*** INFORMATION SHOWN Section Begins ***

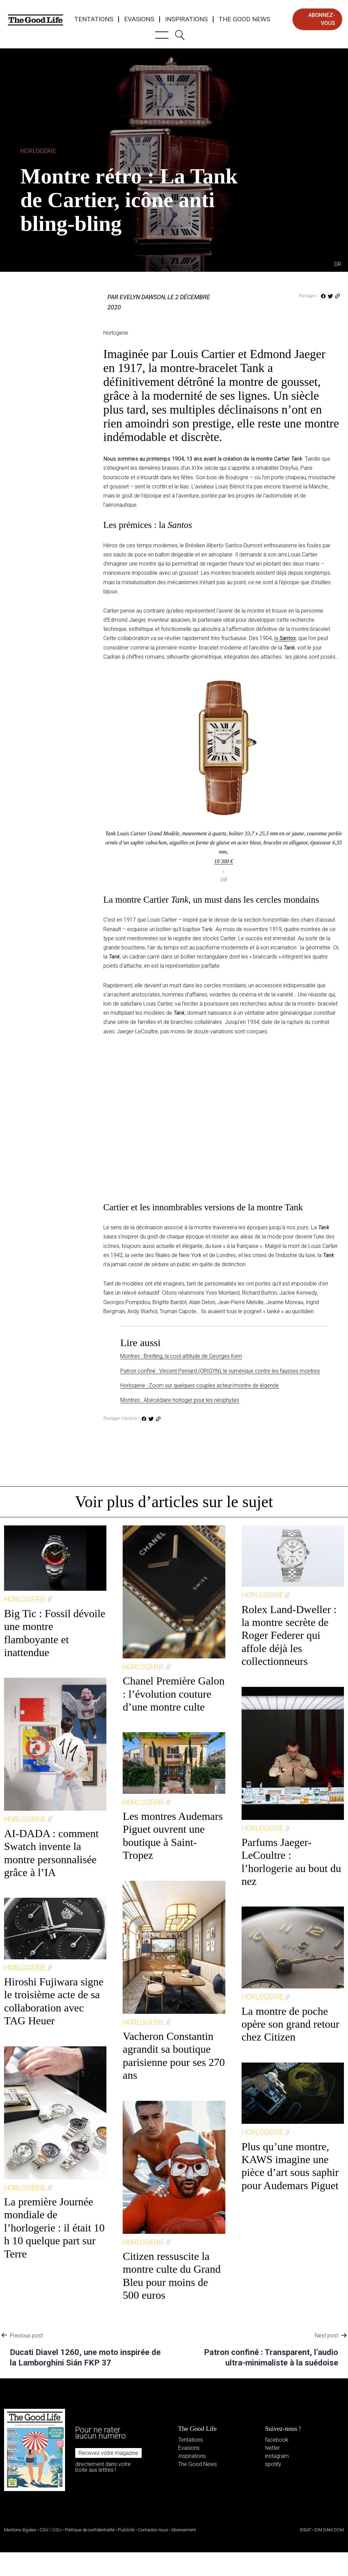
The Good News (244, 19)
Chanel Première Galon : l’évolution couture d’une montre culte (173, 1694)
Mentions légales (20, 2529)
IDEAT (305, 2529)
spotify (273, 2464)
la (285, 638)
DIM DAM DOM (329, 2529)
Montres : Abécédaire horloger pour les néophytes (179, 1400)
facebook (276, 2440)
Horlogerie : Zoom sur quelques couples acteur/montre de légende (199, 1385)
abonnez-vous (321, 19)
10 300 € (223, 861)
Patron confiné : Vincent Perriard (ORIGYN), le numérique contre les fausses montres (220, 1371)
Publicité (126, 2529)
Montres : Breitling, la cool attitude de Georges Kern (181, 1356)
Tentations (93, 19)
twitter (272, 2448)
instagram (277, 2456)
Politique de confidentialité (90, 2529)
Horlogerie (38, 150)
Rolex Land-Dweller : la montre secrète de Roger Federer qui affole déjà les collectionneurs (289, 1635)
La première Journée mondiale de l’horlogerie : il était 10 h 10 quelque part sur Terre (54, 2228)
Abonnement (183, 2529)
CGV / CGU (50, 2529)
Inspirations (186, 19)
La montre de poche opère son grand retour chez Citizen (291, 2024)
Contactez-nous (153, 2529)
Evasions (139, 19)
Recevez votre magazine (108, 2453)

*** INFORMATION SHOWN Section Ends ***

▶ [PROBLEM DETAILS] Set down the entries above word for word, but drop any image.

▶ [ANSWER TO THE EXERCISE]
The Good News (244, 19)
Chanel Première Galon : l’évolution couture d’une montre culte (173, 1694)
Mentions légales (20, 2529)
IDEAT (305, 2529)
spotify (273, 2464)
la (285, 638)
DIM DAM DOM (329, 2529)
Montres : Abécédaire horloger pour les néophytes (179, 1400)
facebook (276, 2440)
Horlogerie : Zoom sur quelques couples acteur/montre de légende (199, 1385)
abonnez-vous (321, 19)
10 300 € (223, 861)
Patron confiné : Vincent Perriard (ORIGYN), le numérique contre les fausses montres (220, 1371)
Publicité (126, 2529)
Montres : Breitling, la cool attitude de Georges Kern (181, 1356)
Tentations (93, 19)
twitter (272, 2448)
instagram (277, 2456)
Politique de confidentialité (90, 2529)
Horlogerie (38, 150)
Rolex Land-Dweller : la montre secrète de Roger Federer qui affole déjà les collectionneurs (289, 1635)
La première Journée mondiale de l’horlogerie : il était 10 h 10 quelque part sur Terre (54, 2228)
Abonnement (183, 2529)
CGV / CGU (50, 2529)
Inspirations (186, 19)
La montre de poche opère son grand retour chez Citizen (291, 2024)
Contactez-nous (153, 2529)
Evasions (139, 19)
Recevez votre magazine (108, 2453)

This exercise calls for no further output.